Work request
All records, minus the pictures: write them out exactly.
═══ Available data ═══
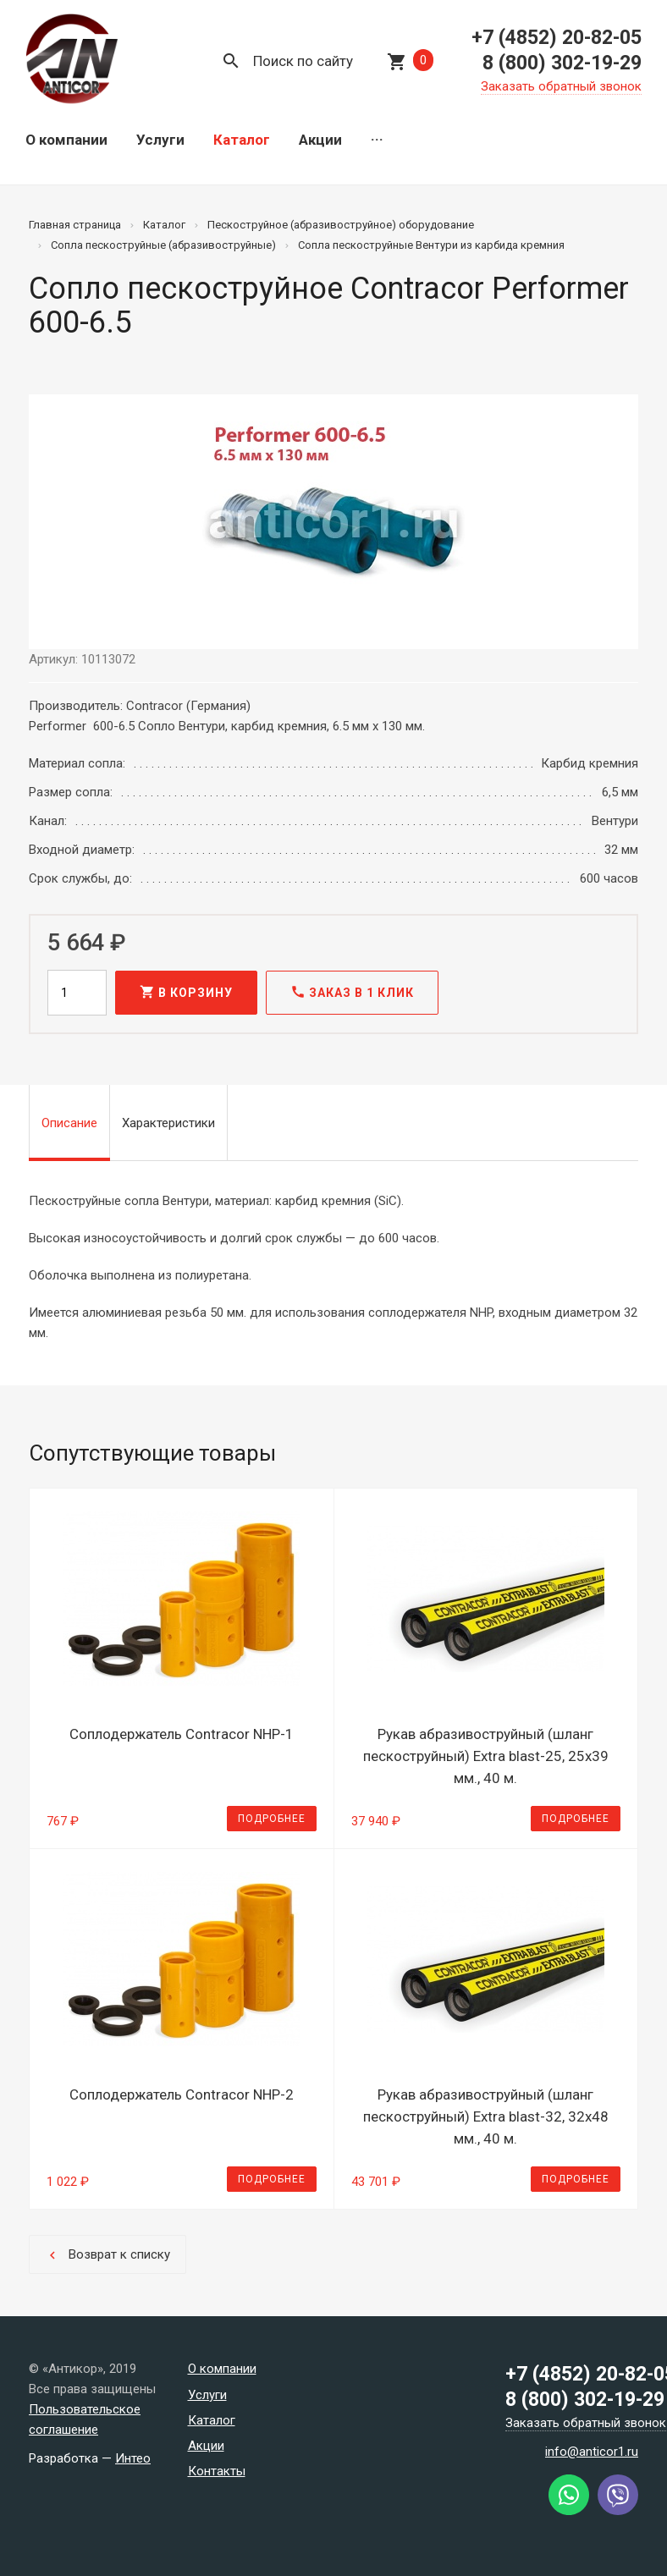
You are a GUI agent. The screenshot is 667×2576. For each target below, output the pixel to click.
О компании (66, 139)
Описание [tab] (69, 1123)
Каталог (241, 139)
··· (377, 139)
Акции (320, 139)
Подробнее (272, 1819)
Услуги (160, 139)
═══
Answer section
You are a GUI agent. The screenshot is 667×2576. For each target below, output the pixel to click.
О компании (66, 139)
Описание [tab] (69, 1123)
Каталог (241, 139)
··· (377, 139)
Акции (320, 139)
Подробнее (272, 1819)
Услуги (160, 139)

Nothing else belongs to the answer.